6. It only remains for me to add that by reason of Section 3 (1), Divorce Act, I have to be satisfied that the petitioner and the respondent resided within the jurisdiction of the Court when the petition was presented, or alternatively that they last resided together within such jurisdiction. The evidence is that the parties never resided together. In the petition it is alleged that the marriage has never been consummated, and although there has been no evidence on the point, this is not denied in the answer, and it is Certain that they have never attempted to set up anything in the least resembling a matrimonial home. Therefore, the Court must be satisfied that the parties both resided within its jurisdiction when the petition was presented.
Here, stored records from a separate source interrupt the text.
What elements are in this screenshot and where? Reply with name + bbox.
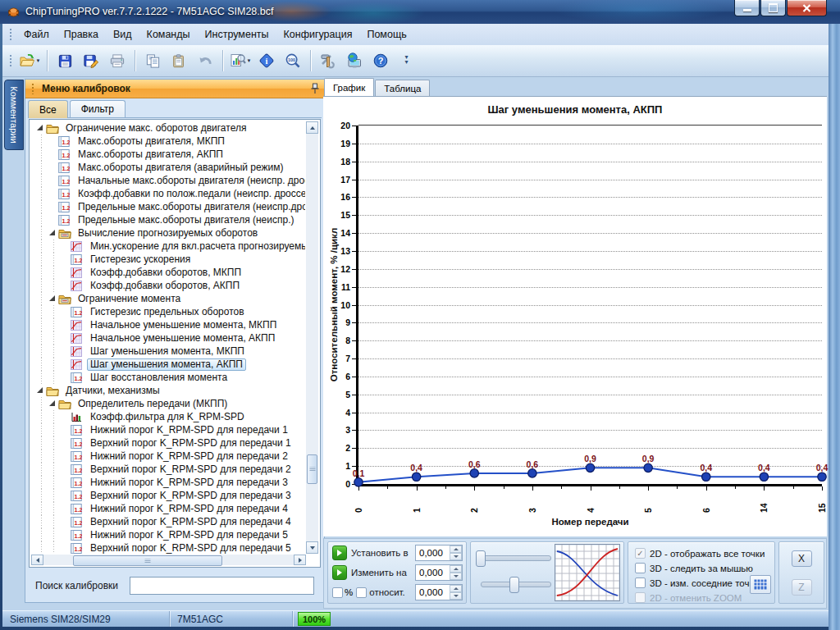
data-point-marker[interactable] xyxy=(354,478,363,486)
data-point-marker[interactable] xyxy=(644,463,652,472)
menu-item-Инструменты[interactable]: Инструменты xyxy=(198,25,276,43)
expander-icon[interactable] xyxy=(37,387,43,393)
grid-table-button[interactable] xyxy=(750,575,771,594)
z-axis-button[interactable]: Z xyxy=(792,579,812,596)
data-point-marker[interactable] xyxy=(412,472,420,481)
search-input[interactable] xyxy=(130,577,314,595)
x-axis-button[interactable]: X xyxy=(792,550,812,567)
tree-item[interactable]: 1.2Гистерезис ускорения xyxy=(31,253,305,266)
tree-item[interactable]: 1.2Макс.обороты двигателя, МКПП xyxy=(31,135,305,148)
spin-down-button[interactable] xyxy=(450,592,462,600)
toolbar-help-button[interactable]: ? xyxy=(368,48,394,73)
toolbar-open-file-button[interactable]: ▼ xyxy=(16,48,43,73)
tab-comments-vertical[interactable]: Комментарии xyxy=(4,80,24,150)
tab-table[interactable]: Таблица xyxy=(375,80,430,96)
spin-up-button[interactable] xyxy=(450,546,462,553)
toolbar-zoom-100-button[interactable]: 100 xyxy=(280,48,306,73)
slider-track[interactable] xyxy=(477,555,551,561)
scroll-right-button[interactable] xyxy=(294,555,306,565)
tree-item[interactable]: Шаг уменьшения момента, МКПП xyxy=(31,345,305,358)
minimize-button[interactable] xyxy=(734,0,760,16)
tree-item[interactable]: 1.2Верхний порог K_RPM-SPD для передачи … xyxy=(31,463,305,476)
scroll-thumb[interactable] xyxy=(307,454,317,484)
relative-checkbox[interactable] xyxy=(356,587,367,598)
slider-thumb[interactable] xyxy=(509,577,519,593)
apply-change-button[interactable] xyxy=(332,565,347,580)
toolbar-copy-button[interactable] xyxy=(139,48,166,73)
slider-thumb[interactable] xyxy=(476,550,486,567)
change-value[interactable]: 0,000 xyxy=(416,565,450,580)
apply-set-button[interactable] xyxy=(332,546,347,560)
tree-item[interactable]: 1.2Нижний порог K_RPM-SPD для передачи 3 xyxy=(31,476,305,489)
toolbar-grip[interactable] xyxy=(9,54,13,68)
tree-item[interactable]: 1.2Верхний порог K_RPM-SPD для передачи … xyxy=(31,489,305,502)
dropdown-arrow-icon[interactable]: ▼ xyxy=(247,58,252,63)
menu-item-Вид[interactable]: Вид xyxy=(106,25,139,43)
menu-item-Помощь[interactable]: Помощь xyxy=(359,25,413,43)
toolbar-overflow-button[interactable]: ▾▾ xyxy=(402,48,411,71)
tree-item[interactable]: 1.2Макс.обороты двигателя, АКПП xyxy=(31,148,305,161)
scroll-down-button[interactable] xyxy=(306,541,318,554)
curve-preview-button[interactable] xyxy=(555,544,620,601)
close-button[interactable] xyxy=(787,0,827,16)
tree-item[interactable]: Начальное уменьшение момента, МКПП xyxy=(31,318,305,331)
tree-item[interactable]: Коэфф.добавки оборотов, МКПП xyxy=(31,266,305,279)
data-point-marker[interactable] xyxy=(586,463,594,472)
pin-icon[interactable] xyxy=(310,83,320,94)
tree-item[interactable]: Коэфф.добавки оборотов, АКПП xyxy=(31,279,305,292)
toolbar-info-button[interactable]: i xyxy=(253,48,280,73)
tree-item[interactable]: 1.2Верхний порог K_RPM-SPD для передачи … xyxy=(31,436,305,450)
tree-item[interactable]: 1.2Нижний порог K_RPM-SPD для передачи 4 xyxy=(31,502,305,515)
tree-item[interactable]: Коэфф.фильтра для K_RPM-SPD xyxy=(31,410,305,423)
panel-grip[interactable] xyxy=(31,83,35,94)
tree-item[interactable]: Ограничение макс. оборотов двигателя xyxy=(31,121,305,135)
tree-item[interactable]: Начальное уменьшение момента, АКПП xyxy=(31,331,305,345)
tree-item[interactable]: Определитель передачи (МКПП) xyxy=(31,397,305,410)
tree-item[interactable]: 1.2Шаг восстановления момента xyxy=(31,371,305,384)
toolbar-save-button[interactable] xyxy=(52,48,78,73)
tree-vertical-scrollbar[interactable] xyxy=(306,121,318,554)
menu-item-Конфигурация[interactable]: Конфигурация xyxy=(276,25,360,43)
menu-item-Правка[interactable]: Правка xyxy=(57,25,106,43)
tree-item[interactable]: Датчики, механизмы xyxy=(31,384,305,397)
tree-item[interactable]: 1.2Предельные макс.обороты двигателя (не… xyxy=(31,213,305,226)
tree-item[interactable]: Вычисление прогнозируемых оборотов xyxy=(31,226,305,240)
set-value[interactable]: 0,000 xyxy=(416,546,450,560)
spin-down-button[interactable] xyxy=(450,553,462,560)
tree-item[interactable]: 1.2Нижний порог K_RPM-SPD для передачи 5 xyxy=(31,528,305,541)
data-point-marker[interactable] xyxy=(702,472,710,481)
tree-item[interactable]: 1.2Нижний порог K_RPM-SPD для передачи 1 xyxy=(31,423,305,436)
tree-item[interactable]: 1.2Нижний порог K_RPM-SPD для передачи 2 xyxy=(31,450,305,463)
scroll-up-button[interactable] xyxy=(306,121,318,134)
spin-up-button[interactable] xyxy=(450,585,462,592)
toolbar-undo-button[interactable] xyxy=(192,48,218,73)
change-value-spinner[interactable]: 0,000 xyxy=(415,564,463,581)
expander-icon[interactable] xyxy=(49,295,55,301)
tree-horizontal-scrollbar[interactable] xyxy=(31,555,306,565)
expander-icon[interactable] xyxy=(49,400,55,406)
toolbar-chart-view-button[interactable]: ▼ xyxy=(227,48,253,73)
data-point-marker[interactable] xyxy=(528,469,536,477)
tree-item[interactable]: Ограничение момента xyxy=(31,292,305,305)
tree-item[interactable]: Мин.ускорение для вкл.расчета прогнозиру… xyxy=(31,240,305,253)
menu-item-Файл[interactable]: Файл xyxy=(16,25,57,43)
expander-icon[interactable] xyxy=(37,125,43,130)
relative-value[interactable]: 0,000 xyxy=(416,585,450,600)
set-value-spinner[interactable]: 0,000 xyxy=(415,545,463,561)
spin-down-button[interactable] xyxy=(450,573,462,580)
data-point-marker[interactable] xyxy=(818,472,826,481)
data-point-marker[interactable] xyxy=(470,469,478,477)
menu-item-Команды[interactable]: Команды xyxy=(139,25,198,43)
tree-item[interactable]: 1.2Макс.обороты двигателя (аварийный реж… xyxy=(31,161,305,174)
option-checkbox[interactable]: ✓ xyxy=(635,548,646,559)
tree-item[interactable]: 1.2Гистерезис предельных оборотов xyxy=(31,305,305,318)
relative-value-spinner[interactable]: 0,000 xyxy=(415,584,463,600)
scroll-left-button[interactable] xyxy=(31,555,43,565)
toolbar-grip[interactable] xyxy=(9,28,13,42)
option-checkbox[interactable] xyxy=(635,578,646,588)
tab-graph[interactable]: График xyxy=(324,78,374,96)
toolbar-save-as-button[interactable] xyxy=(78,48,104,73)
maximize-button[interactable] xyxy=(760,0,786,16)
tree-item[interactable]: 1.2Верхний порог K_RPM-SPD для передачи … xyxy=(31,515,305,528)
percent-checkbox[interactable] xyxy=(332,587,343,598)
About the petitioner's residence there is no doubt whatever. With regard to the respondent, it is clear that he had resided in Calcutta for the purpose of study for a considerable time previous to the marriage. It is true that after the marriage he went to his home in the Punjab, but it appears that this was because the College was closed for holidays, and the petitioner and her father have given evidence, which I accept, that they saw him, though they did not speak to him, on several occasions in the months of September, October and November 1939. Therefore although the petition was presented on 25th August 1939 and there is no evidence as to the whereabouts of the respondent on that day, I hold that if he was absent, his absence was merely temporary and he was still residing within the jurisdiction of the Court within the meaning of the Act. I therefore declare the marriage of the petitioner with the respondent null and void, and I award costs against the respondent. This declaration will take the form of a decree nisi. I direct that in view of the observations I have made with regard to the way in which the provisions of the Special Marriage Act have been disregarded, that a copy of my judgment be forwarded to the Chief Secretary to the Government of Bengal.